● **WHAT TO PRODUCE**
Your reply should be a faithful copy of the records below, free of pictures.
DATA SHOWN below:
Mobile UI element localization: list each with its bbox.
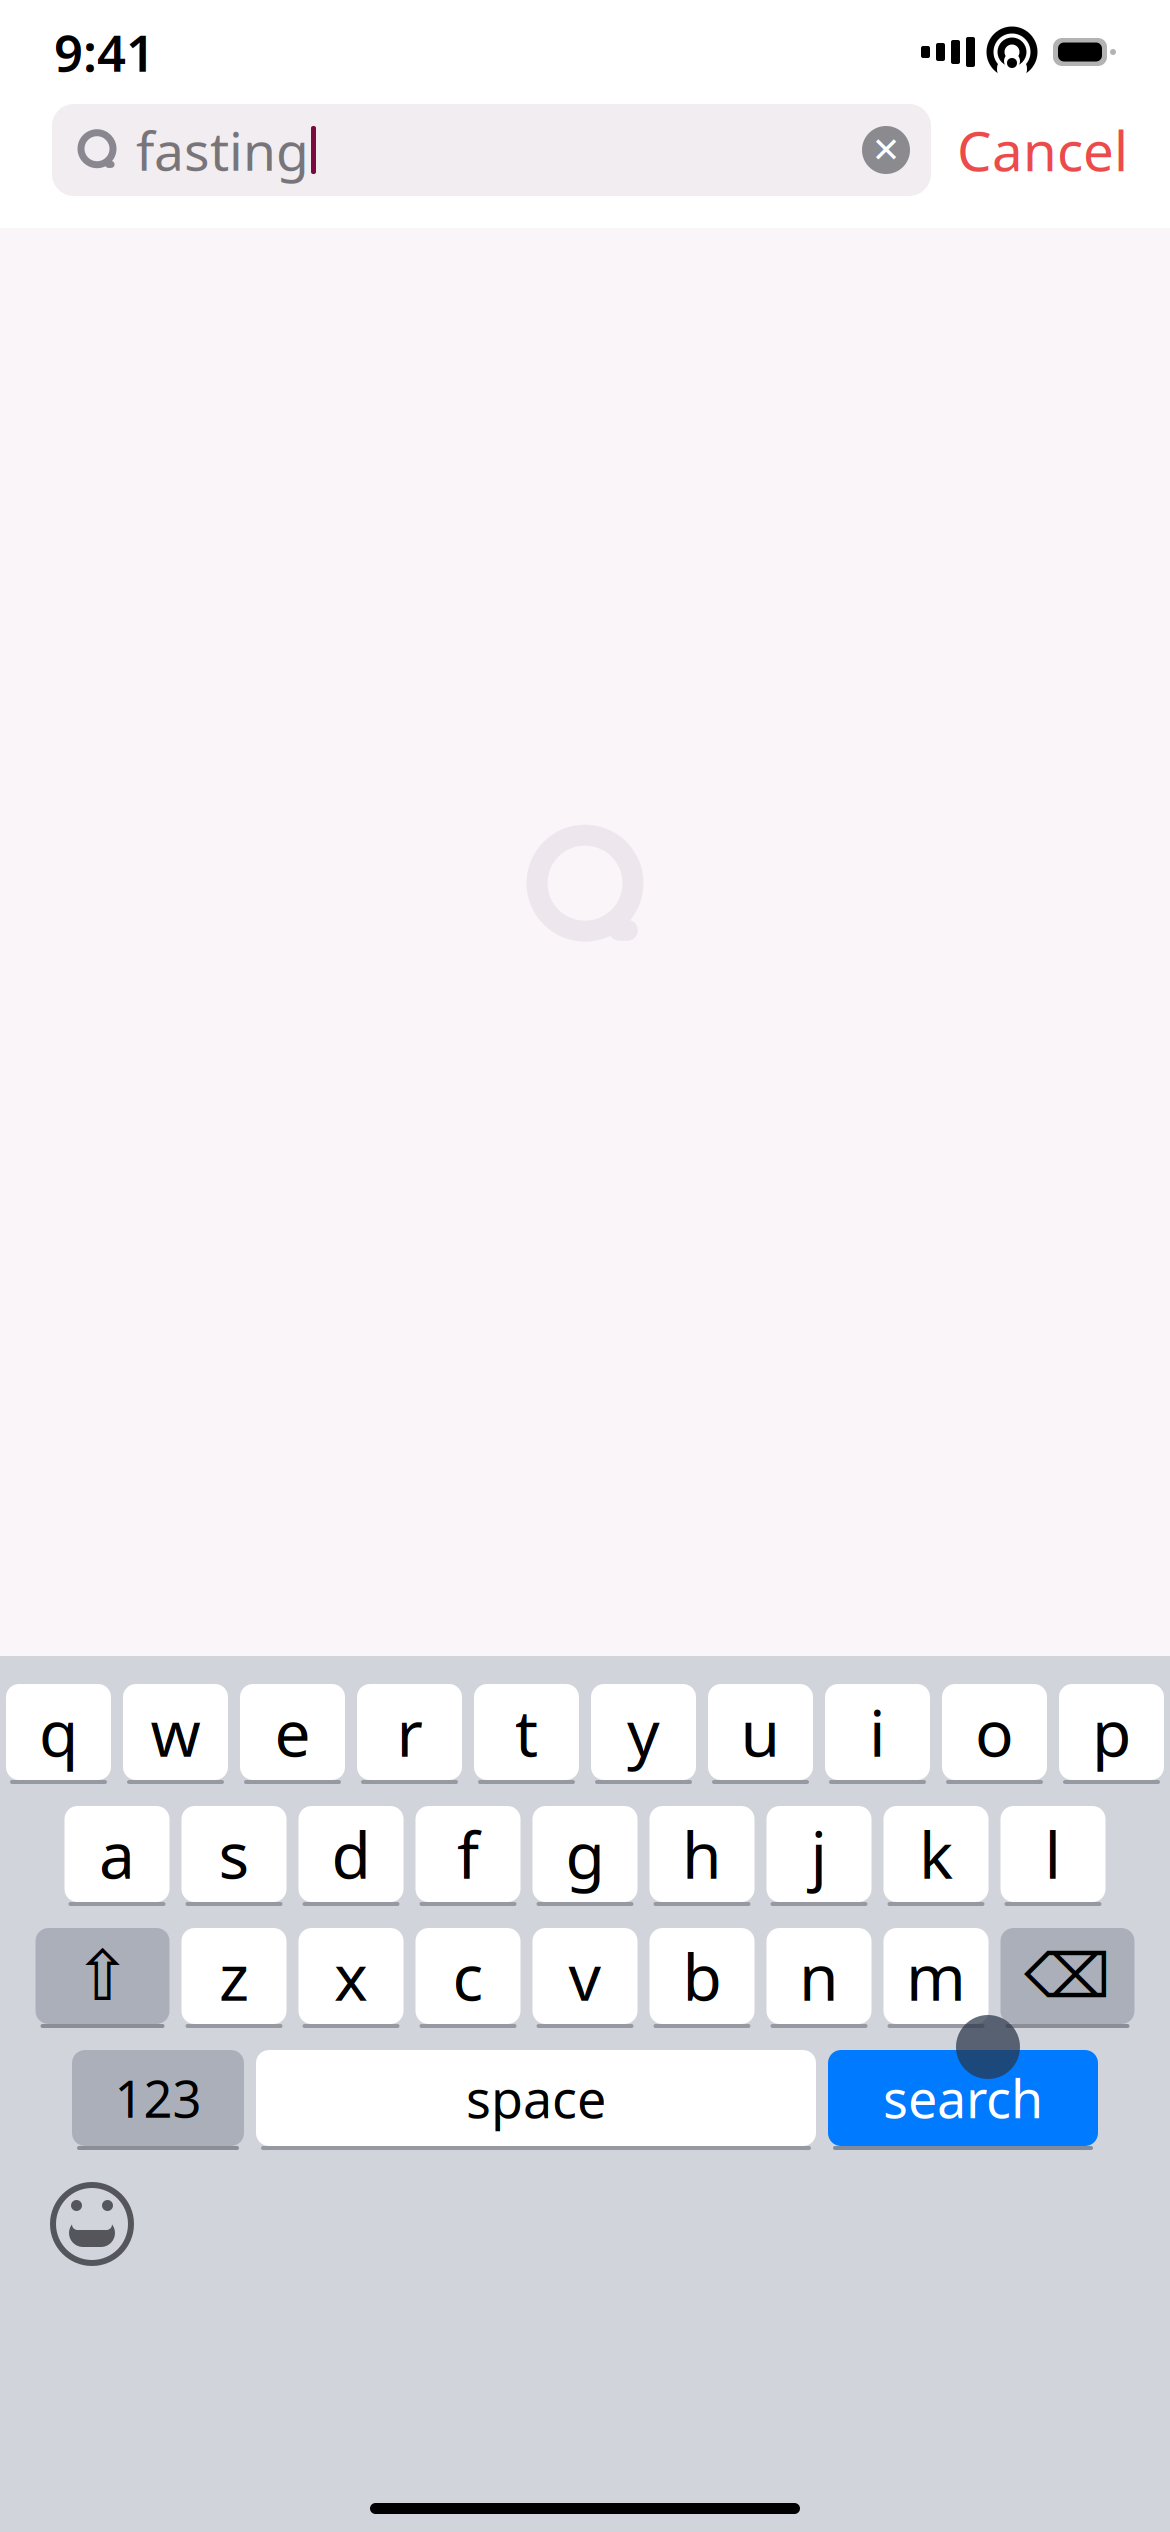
staticText: h <box>682 1812 722 1896</box>
staticText: ⇧ <box>74 1937 132 2015</box>
staticText: space <box>466 2064 606 2133</box>
staticText: q <box>39 1690 78 1774</box>
button[interactable]: b <box>650 1928 754 2028</box>
staticText: t <box>515 1690 538 1774</box>
staticText: f <box>457 1812 479 1896</box>
button[interactable]: r <box>357 1684 462 1784</box>
staticText: y <box>627 1690 660 1774</box>
button[interactable]: p <box>1059 1684 1164 1784</box>
button[interactable]: Delete <box>1000 1928 1134 2028</box>
staticText: m <box>906 1934 966 2018</box>
button[interactable]: t <box>474 1684 579 1784</box>
button[interactable]: q <box>6 1684 111 1784</box>
staticText: g <box>566 1812 604 1896</box>
staticText: e <box>274 1690 310 1774</box>
staticText: o <box>975 1690 1014 1774</box>
staticText: c <box>452 1934 484 2018</box>
button[interactable]: Emoji keyboard <box>44 2176 140 2272</box>
staticText: x <box>334 1934 368 2018</box>
button[interactable]: h <box>650 1806 754 1906</box>
staticText: z <box>219 1934 249 2018</box>
button[interactable]: k <box>884 1806 988 1906</box>
button[interactable]: u <box>708 1684 813 1784</box>
button[interactable]: d <box>298 1806 404 1906</box>
staticText: ✕ <box>872 130 900 170</box>
button[interactable]: y <box>591 1684 696 1784</box>
staticText: ⌫ <box>1024 1941 1111 2011</box>
staticText: k <box>919 1812 953 1896</box>
button[interactable]: Shift <box>36 1928 170 2028</box>
staticText: 9:41 <box>54 18 155 86</box>
staticText: s <box>218 1812 250 1896</box>
staticText: n <box>799 1934 839 2018</box>
staticText: search <box>883 2064 1043 2133</box>
staticText: r <box>396 1690 422 1774</box>
button[interactable]: w <box>123 1684 228 1784</box>
staticText: Cancel <box>957 114 1128 186</box>
staticText: a <box>99 1812 135 1896</box>
staticText: fasting <box>136 115 309 185</box>
button[interactable]: s <box>182 1806 286 1906</box>
button[interactable]: v <box>532 1928 638 2028</box>
staticText: d <box>332 1812 370 1896</box>
button[interactable]: o <box>942 1684 1047 1784</box>
button[interactable]: Numbers <box>72 2050 244 2150</box>
staticText: i <box>869 1690 886 1774</box>
button[interactable]: g <box>532 1806 638 1906</box>
button[interactable]: x <box>298 1928 404 2028</box>
button[interactable]: j <box>766 1806 872 1906</box>
button[interactable]: a <box>64 1806 170 1906</box>
button[interactable]: c <box>416 1928 520 2028</box>
button[interactable]: Cancel <box>931 104 1140 196</box>
staticText: b <box>682 1934 722 2018</box>
button[interactable]: space <box>256 2050 816 2150</box>
staticText: v <box>568 1934 602 2018</box>
button[interactable]: i <box>825 1684 930 1784</box>
staticText: 123 <box>114 2064 202 2132</box>
button[interactable]: Clear text <box>851 104 921 196</box>
button[interactable]: z <box>182 1928 286 2028</box>
button[interactable]: m <box>884 1928 988 2028</box>
button[interactable]: search <box>828 2050 1098 2150</box>
button[interactable]: e <box>240 1684 345 1784</box>
staticText: j <box>810 1812 828 1896</box>
staticText: w <box>150 1690 200 1774</box>
staticText: u <box>740 1690 780 1774</box>
button[interactable]: n <box>766 1928 872 2028</box>
staticText: l <box>1044 1812 1062 1896</box>
staticText: p <box>1092 1690 1131 1774</box>
button[interactable]: l <box>1000 1806 1106 1906</box>
button[interactable]: f <box>416 1806 520 1906</box>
End of DATA SHOWN.
● **RESPONSE TO THIS TASK**
Mobile UI element localization: list each with its bbox.
staticText: h <box>682 1812 722 1896</box>
staticText: ⇧ <box>74 1937 132 2015</box>
staticText: space <box>466 2064 606 2133</box>
staticText: q <box>39 1690 78 1774</box>
button[interactable]: b <box>650 1928 754 2028</box>
staticText: t <box>515 1690 538 1774</box>
staticText: f <box>457 1812 479 1896</box>
button[interactable]: r <box>357 1684 462 1784</box>
staticText: y <box>627 1690 660 1774</box>
button[interactable]: p <box>1059 1684 1164 1784</box>
button[interactable]: Delete <box>1000 1928 1134 2028</box>
staticText: m <box>906 1934 966 2018</box>
button[interactable]: t <box>474 1684 579 1784</box>
button[interactable]: q <box>6 1684 111 1784</box>
staticText: g <box>566 1812 604 1896</box>
staticText: e <box>274 1690 310 1774</box>
staticText: o <box>975 1690 1014 1774</box>
staticText: c <box>452 1934 484 2018</box>
button[interactable]: Emoji keyboard <box>44 2176 140 2272</box>
staticText: x <box>334 1934 368 2018</box>
button[interactable]: h <box>650 1806 754 1906</box>
staticText: z <box>219 1934 249 2018</box>
button[interactable]: k <box>884 1806 988 1906</box>
button[interactable]: u <box>708 1684 813 1784</box>
button[interactable]: d <box>298 1806 404 1906</box>
staticText: ✕ <box>872 130 900 170</box>
button[interactable]: y <box>591 1684 696 1784</box>
staticText: ⌫ <box>1024 1941 1111 2011</box>
staticText: k <box>919 1812 953 1896</box>
button[interactable]: Shift <box>36 1928 170 2028</box>
staticText: 9:41 <box>54 18 155 86</box>
staticText: s <box>218 1812 250 1896</box>
staticText: n <box>799 1934 839 2018</box>
staticText: search <box>883 2064 1043 2133</box>
staticText: r <box>396 1690 422 1774</box>
button[interactable]: w <box>123 1684 228 1784</box>
staticText: Cancel <box>957 114 1128 186</box>
staticText: a <box>99 1812 135 1896</box>
staticText: fasting <box>136 115 309 185</box>
button[interactable]: s <box>182 1806 286 1906</box>
button[interactable]: v <box>532 1928 638 2028</box>
staticText: d <box>332 1812 370 1896</box>
button[interactable]: o <box>942 1684 1047 1784</box>
button[interactable]: Numbers <box>72 2050 244 2150</box>
staticText: i <box>869 1690 886 1774</box>
button[interactable]: g <box>532 1806 638 1906</box>
button[interactable]: x <box>298 1928 404 2028</box>
button[interactable]: j <box>766 1806 872 1906</box>
button[interactable]: a <box>64 1806 170 1906</box>
button[interactable]: c <box>416 1928 520 2028</box>
button[interactable]: Cancel <box>931 104 1140 196</box>
staticText: b <box>682 1934 722 2018</box>
button[interactable]: space <box>256 2050 816 2150</box>
staticText: v <box>568 1934 602 2018</box>
button[interactable]: i <box>825 1684 930 1784</box>
staticText: 123 <box>114 2064 202 2132</box>
button[interactable]: Clear text <box>851 104 921 196</box>
button[interactable]: z <box>182 1928 286 2028</box>
button[interactable]: m <box>884 1928 988 2028</box>
button[interactable]: search <box>828 2050 1098 2150</box>
button[interactable]: e <box>240 1684 345 1784</box>
staticText: j <box>810 1812 828 1896</box>
staticText: w <box>150 1690 200 1774</box>
staticText: u <box>740 1690 780 1774</box>
button[interactable]: n <box>766 1928 872 2028</box>
staticText: l <box>1044 1812 1062 1896</box>
staticText: p <box>1092 1690 1131 1774</box>
button[interactable]: l <box>1000 1806 1106 1906</box>
button[interactable]: f <box>416 1806 520 1906</box>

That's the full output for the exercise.